How to use Azure Key Vault for Azure Data Factory?

Posted by

What is Azure Key Vault?

Azure Key Vault is a cloud-based service provided by Microsoft Azure that allows you to securely manage and store sensitive information such as cryptographic keys, secrets, certificates, and application settings. It is designed to help you safeguard your sensitive data and control access to it, all while simplifying the management of encryption keys and secrets used by your applications and services.
Here are some key features and purposes of Azure Key Vault:

  • Secure Key Management: Azure Key Vault provides a secure and centralized way to manage encryption keys for protecting data. It supports both software- and hardware-based key protection, and you can bring your own keys (BYOK) or generate keys within Key Vault.
  • Secrets Management: You can use Azure Key Vault to store and manage application secrets, connection strings, and other sensitive settings. This helps in securing configuration data and simplifies application management.
  • Certificate Management: Key Vault allows you to securely store and manage SSL/TLS certificates and cryptographic keys for applications and services, simplifying the management of certificates and ensuring secure communication.
  • Access Control: You can define fine-grained access control policies to restrict and manage who can access and perform operations within your Key Vault. Role-Based Access Control (RBAC) is used for access management.
  • Logging and Auditing: Key Vault provides logging and auditing capabilities to track access and actions taken within the vault, helping with compliance and monitoring.
  • Integration: It seamlessly integrates with various Azure services, including Azure Virtual Machines, Azure Functions, Azure Web Apps, and Azure SQL Database. It also supports common programming languages and libraries.
  • Key Rotation: Azure Key Vault supports key rotation, which is important for maintaining security by regularly updating encryption keys.
  • HSM Support: You can use Hardware Security Modules (HSMs) to provide additional security for your keys and secrets, ensuring hardware-based protection.
  • Global Availability: Azure Key Vault is available in multiple Azure regions worldwide, allowing you to choose the location that best suits your needs.
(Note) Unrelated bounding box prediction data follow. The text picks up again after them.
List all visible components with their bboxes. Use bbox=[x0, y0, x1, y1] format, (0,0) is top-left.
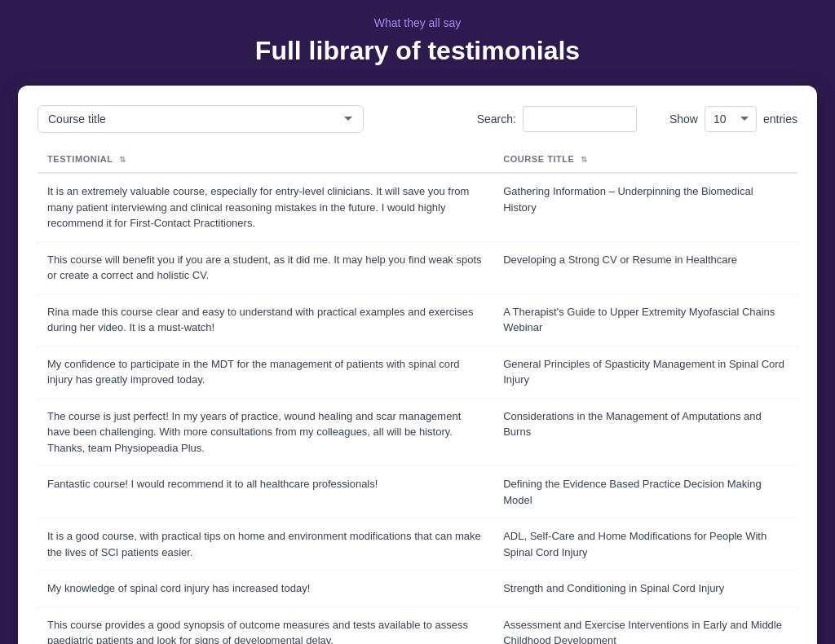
cell-course-5: Defining the Evidence Based Practice Dec… bbox=[493, 466, 797, 518]
col-header-testimonial[interactable]: TESTIMONIAL ⇅ bbox=[38, 146, 493, 173]
table-row: It is an extremely valuable course, espe… bbox=[38, 173, 797, 241]
table-row: Fantastic course! I would recommend it t… bbox=[38, 466, 797, 518]
controls-row: Course title Search: Show 10 25 50 100 e… bbox=[38, 105, 797, 133]
cell-testimonial-1: This course will benefit you if you are … bbox=[38, 241, 493, 293]
cell-course-4: Considerations in the Management of Ampu… bbox=[493, 398, 797, 466]
cell-course-2: A Therapist's Guide to Upper Extremity M… bbox=[493, 293, 797, 346]
entries-label: entries bbox=[763, 112, 797, 126]
table-row: It is a good course, with practical tips… bbox=[38, 518, 797, 571]
cell-course-0: Gathering Information – Underpinning the… bbox=[493, 173, 797, 241]
cell-testimonial-5: Fantastic course! I would recommend it t… bbox=[38, 466, 493, 518]
cell-testimonial-7: My knowledge of spinal cord injury has i… bbox=[38, 571, 493, 607]
sort-icon-course: ⇅ bbox=[581, 155, 588, 164]
page-header: What they all say Full library of testim… bbox=[255, 16, 580, 66]
show-select[interactable]: 10 25 50 100 bbox=[705, 106, 757, 132]
page-subtitle: What they all say bbox=[255, 16, 580, 29]
cell-testimonial-3: My confidence to participate in the MDT … bbox=[38, 346, 493, 398]
cell-course-7: Strength and Conditioning in Spinal Cord… bbox=[493, 571, 797, 607]
cell-course-1: Developing a Strong CV or Resume in Heal… bbox=[493, 241, 797, 293]
cell-course-8: Assessment and Exercise Interventions in… bbox=[493, 607, 797, 644]
table-row: This course will benefit you if you are … bbox=[38, 241, 797, 293]
show-label: Show bbox=[669, 112, 698, 126]
table-row: Rina made this course clear and easy to … bbox=[38, 293, 797, 346]
search-container: Search: bbox=[477, 106, 637, 132]
cell-testimonial-4: The course is just perfect! In my years … bbox=[38, 398, 493, 466]
show-container: Show 10 25 50 100 entries bbox=[669, 106, 797, 132]
table-row: My knowledge of spinal cord injury has i… bbox=[38, 571, 797, 607]
table-row: My confidence to participate in the MDT … bbox=[38, 346, 797, 398]
main-card: Course title Search: Show 10 25 50 100 e… bbox=[18, 86, 817, 644]
cell-course-3: General Principles of Spasticity Managem… bbox=[493, 346, 797, 398]
cell-course-6: ADL, Self-Care and Home Modifications fo… bbox=[493, 518, 797, 571]
col-header-course-title[interactable]: COURSE TITLE ⇅ bbox=[493, 146, 797, 173]
cell-testimonial-2: Rina made this course clear and easy to … bbox=[38, 293, 493, 346]
cell-testimonial-8: This course provides a good synopsis of … bbox=[38, 607, 493, 644]
cell-testimonial-6: It is a good course, with practical tips… bbox=[38, 518, 493, 571]
course-title-select[interactable]: Course title bbox=[38, 105, 364, 133]
search-label: Search: bbox=[477, 112, 516, 126]
table-row: The course is just perfect! In my years … bbox=[38, 398, 797, 466]
table-header-row: TESTIMONIAL ⇅ COURSE TITLE ⇅ bbox=[38, 146, 797, 173]
testimonials-table: TESTIMONIAL ⇅ COURSE TITLE ⇅ It is an ex… bbox=[38, 146, 797, 644]
search-input[interactable] bbox=[523, 106, 637, 132]
sort-icon-testimonial: ⇅ bbox=[119, 155, 126, 164]
page-title: Full library of testimonials bbox=[255, 36, 580, 66]
table-row: This course provides a good synopsis of … bbox=[38, 607, 797, 644]
cell-testimonial-0: It is an extremely valuable course, espe… bbox=[38, 173, 493, 241]
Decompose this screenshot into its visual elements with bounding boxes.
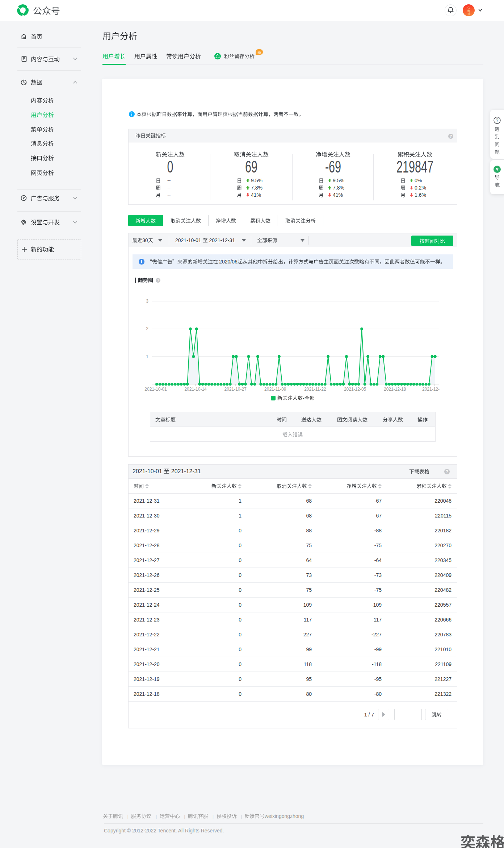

What is Azure Data Factory?

Azure Data Factory is a cloud-based data integration service provided by Microsoft Azure. It enables you to create, schedule, and manage data-driven workflows for moving, transforming, and processing data from various sources to various destinations. Azure Data Factory simplifies the ETL (Extract, Transform, Load) and data integration processes, allowing you to build data pipelines for analytics, reporting, and other data-driven tasks.
Key features and functionalities of Azure Data Factory include:

  • Data Movement: Azure Data Factory allows you to move data from various sources to destinations. It supports a wide range of data sources, including on-premises data stores, cloud-based data sources, and data stored in Azure services like Azure Blob Storage, Azure SQL Database, and more.
  • Data Transformation: You can transform data within the pipelines by using data transformation activities. These activities enable data cleaning, enrichment, aggregation, and transformation tasks.
  • Data Orchestration: You can create data-driven workflows and data pipelines that define the sequence and dependencies of activities. Azure Data Factory provides a visual interface for designing these data pipelines.
  • Integration with Azure Services: Azure Data Factory seamlessly integrates with other Azure services, including Azure Databricks, Azure HDInsight, Azure Machine Learning, Azure Synapse Analytics, and more. This allows you to leverage the power of these services in your data pipelines.
  • Data Monitoring and Logging: It provides monitoring and logging capabilities that allow you to track the execution of your data pipelines, identify issues, and troubleshoot problems.
  • Hybrid Data Integration: Azure Data Factory supports hybrid data integration scenarios, making it possible to connect to on-premises data sources securely using the Azure Data Factory Self-Hosted Integration Runtime.
  • Data Security: It provides features for securing your data at rest and in transit. Data can be encrypted and protected according to your organization’s security and compliance requirements.
  • Scalability: Azure Data Factory can scale to handle large data volumes and complex data processing tasks, ensuring high availability and performance.
  • Data Compliance: It provides compliance with various data regulations and standards, making it suitable for organizations with strict data governance requirements.
  • Data Workflow Automation: You can schedule data pipelines to run at specific intervals or in response to events. This automation simplifies routine data integration tasks.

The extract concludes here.